● **EXERCISE AIM**
Please give again, word for word, the line that contains "讓原本的Google變成子公司形式運作的情況有些相似。" and every line after it to the end of the data, with no other lines.
*** DATA FOR PROCESSING Section Begins ***
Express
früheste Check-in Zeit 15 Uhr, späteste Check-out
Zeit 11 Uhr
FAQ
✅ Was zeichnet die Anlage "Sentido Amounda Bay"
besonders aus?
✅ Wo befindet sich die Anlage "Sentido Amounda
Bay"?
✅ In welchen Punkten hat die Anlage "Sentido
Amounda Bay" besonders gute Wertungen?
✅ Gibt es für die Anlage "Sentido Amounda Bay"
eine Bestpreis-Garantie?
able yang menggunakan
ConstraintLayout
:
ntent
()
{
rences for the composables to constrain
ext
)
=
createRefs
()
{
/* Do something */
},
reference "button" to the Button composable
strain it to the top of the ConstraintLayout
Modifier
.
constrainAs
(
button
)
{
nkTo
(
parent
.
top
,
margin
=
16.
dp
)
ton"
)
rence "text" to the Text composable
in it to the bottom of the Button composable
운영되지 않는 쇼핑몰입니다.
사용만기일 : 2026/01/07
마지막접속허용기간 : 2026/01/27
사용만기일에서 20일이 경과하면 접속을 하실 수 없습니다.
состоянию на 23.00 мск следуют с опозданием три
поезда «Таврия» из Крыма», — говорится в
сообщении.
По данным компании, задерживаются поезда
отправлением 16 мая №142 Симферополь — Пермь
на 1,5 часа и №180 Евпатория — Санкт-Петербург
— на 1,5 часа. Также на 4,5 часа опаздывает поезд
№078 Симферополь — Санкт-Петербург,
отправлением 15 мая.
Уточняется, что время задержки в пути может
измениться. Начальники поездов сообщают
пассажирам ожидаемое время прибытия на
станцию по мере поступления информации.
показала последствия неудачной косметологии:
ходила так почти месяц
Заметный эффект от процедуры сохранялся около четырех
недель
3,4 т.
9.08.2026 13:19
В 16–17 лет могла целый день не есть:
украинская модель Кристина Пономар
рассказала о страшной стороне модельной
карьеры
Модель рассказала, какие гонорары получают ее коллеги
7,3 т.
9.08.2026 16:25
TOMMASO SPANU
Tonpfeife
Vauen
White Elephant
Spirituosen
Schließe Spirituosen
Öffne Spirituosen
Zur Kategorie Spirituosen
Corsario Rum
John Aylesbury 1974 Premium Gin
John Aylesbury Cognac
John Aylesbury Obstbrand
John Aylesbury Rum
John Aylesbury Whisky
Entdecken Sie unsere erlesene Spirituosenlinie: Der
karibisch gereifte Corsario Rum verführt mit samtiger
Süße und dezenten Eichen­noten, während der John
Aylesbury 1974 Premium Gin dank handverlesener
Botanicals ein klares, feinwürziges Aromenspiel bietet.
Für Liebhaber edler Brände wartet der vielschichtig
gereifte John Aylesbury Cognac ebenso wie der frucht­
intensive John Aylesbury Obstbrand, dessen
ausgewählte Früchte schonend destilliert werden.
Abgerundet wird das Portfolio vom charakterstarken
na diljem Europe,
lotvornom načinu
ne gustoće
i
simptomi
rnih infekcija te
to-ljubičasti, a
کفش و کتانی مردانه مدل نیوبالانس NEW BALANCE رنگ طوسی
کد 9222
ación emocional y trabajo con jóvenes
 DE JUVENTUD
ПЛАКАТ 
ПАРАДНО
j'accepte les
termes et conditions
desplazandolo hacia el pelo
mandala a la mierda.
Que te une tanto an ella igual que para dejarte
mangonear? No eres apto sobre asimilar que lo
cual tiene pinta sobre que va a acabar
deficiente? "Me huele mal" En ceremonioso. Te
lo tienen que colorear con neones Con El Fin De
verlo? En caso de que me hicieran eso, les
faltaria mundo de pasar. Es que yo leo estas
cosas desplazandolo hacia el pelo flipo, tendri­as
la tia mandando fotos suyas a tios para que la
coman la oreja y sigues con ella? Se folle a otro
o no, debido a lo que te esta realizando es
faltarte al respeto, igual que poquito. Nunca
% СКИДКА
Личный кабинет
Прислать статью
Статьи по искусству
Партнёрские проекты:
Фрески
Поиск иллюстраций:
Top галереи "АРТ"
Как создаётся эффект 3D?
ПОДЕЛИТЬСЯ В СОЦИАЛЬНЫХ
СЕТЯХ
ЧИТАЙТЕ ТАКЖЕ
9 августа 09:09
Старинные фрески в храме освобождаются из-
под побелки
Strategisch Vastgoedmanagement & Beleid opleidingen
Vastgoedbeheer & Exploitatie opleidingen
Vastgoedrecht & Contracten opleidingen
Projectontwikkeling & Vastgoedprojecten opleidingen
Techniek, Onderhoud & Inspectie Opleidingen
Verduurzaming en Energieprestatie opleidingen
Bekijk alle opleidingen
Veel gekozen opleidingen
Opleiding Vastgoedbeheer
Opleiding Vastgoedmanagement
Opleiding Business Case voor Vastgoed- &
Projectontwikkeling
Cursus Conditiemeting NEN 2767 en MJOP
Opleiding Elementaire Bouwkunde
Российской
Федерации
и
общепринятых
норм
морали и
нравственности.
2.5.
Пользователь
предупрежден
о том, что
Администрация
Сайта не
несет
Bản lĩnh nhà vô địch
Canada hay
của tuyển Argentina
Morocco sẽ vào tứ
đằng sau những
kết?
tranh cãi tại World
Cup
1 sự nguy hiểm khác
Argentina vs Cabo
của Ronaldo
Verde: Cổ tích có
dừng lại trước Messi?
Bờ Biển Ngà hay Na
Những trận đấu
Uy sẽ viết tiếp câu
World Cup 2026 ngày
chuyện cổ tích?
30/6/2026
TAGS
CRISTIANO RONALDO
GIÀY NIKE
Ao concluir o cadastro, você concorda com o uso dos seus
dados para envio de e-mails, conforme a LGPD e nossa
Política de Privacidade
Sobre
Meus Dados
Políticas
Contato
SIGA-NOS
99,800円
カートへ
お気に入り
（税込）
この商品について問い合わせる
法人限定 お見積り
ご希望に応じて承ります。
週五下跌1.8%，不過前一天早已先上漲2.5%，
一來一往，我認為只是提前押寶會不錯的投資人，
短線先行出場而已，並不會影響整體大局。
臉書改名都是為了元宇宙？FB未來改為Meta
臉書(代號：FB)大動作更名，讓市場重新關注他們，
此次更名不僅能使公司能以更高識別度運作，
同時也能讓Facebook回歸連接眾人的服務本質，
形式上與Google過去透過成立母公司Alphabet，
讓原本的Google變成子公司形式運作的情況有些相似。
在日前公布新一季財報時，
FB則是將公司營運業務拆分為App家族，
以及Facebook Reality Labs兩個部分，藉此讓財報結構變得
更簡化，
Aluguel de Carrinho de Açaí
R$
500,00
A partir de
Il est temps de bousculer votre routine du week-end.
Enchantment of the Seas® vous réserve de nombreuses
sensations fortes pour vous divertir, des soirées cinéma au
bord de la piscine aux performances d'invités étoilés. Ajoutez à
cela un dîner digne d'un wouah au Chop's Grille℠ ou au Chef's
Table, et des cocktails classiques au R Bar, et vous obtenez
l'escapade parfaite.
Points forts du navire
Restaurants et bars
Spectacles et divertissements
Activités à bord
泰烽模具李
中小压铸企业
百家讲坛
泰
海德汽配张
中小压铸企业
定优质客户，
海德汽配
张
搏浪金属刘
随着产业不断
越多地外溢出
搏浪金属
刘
*** DATA FOR PROCESSING Section Ends ***
● **ANSWER TO THE PROBLEM**
讓原本的Google變成子公司形式運作的情況有些相似。
在日前公布新一季財報時，
FB則是將公司營運業務拆分為App家族，
以及Facebook Reality Labs兩個部分，藉此讓財報結構變得
更簡化，
Aluguel de Carrinho de Açaí
R$
500,00
A partir de
Il est temps de bousculer votre routine du week-end.
Enchantment of the Seas® vous réserve de nombreuses
sensations fortes pour vous divertir, des soirées cinéma au
bord de la piscine aux performances d'invités étoilés. Ajoutez à
cela un dîner digne d'un wouah au Chop's Grille℠ ou au Chef's
Table, et des cocktails classiques au R Bar, et vous obtenez
l'escapade parfaite.
Points forts du navire
Restaurants et bars
Spectacles et divertissements
Activités à bord
泰烽模具李
中小压铸企业
百家讲坛
泰
海德汽配张
中小压铸企业
定优质客户，
海德汽配
张
搏浪金属刘
随着产业不断
越多地外溢出
搏浪金属
刘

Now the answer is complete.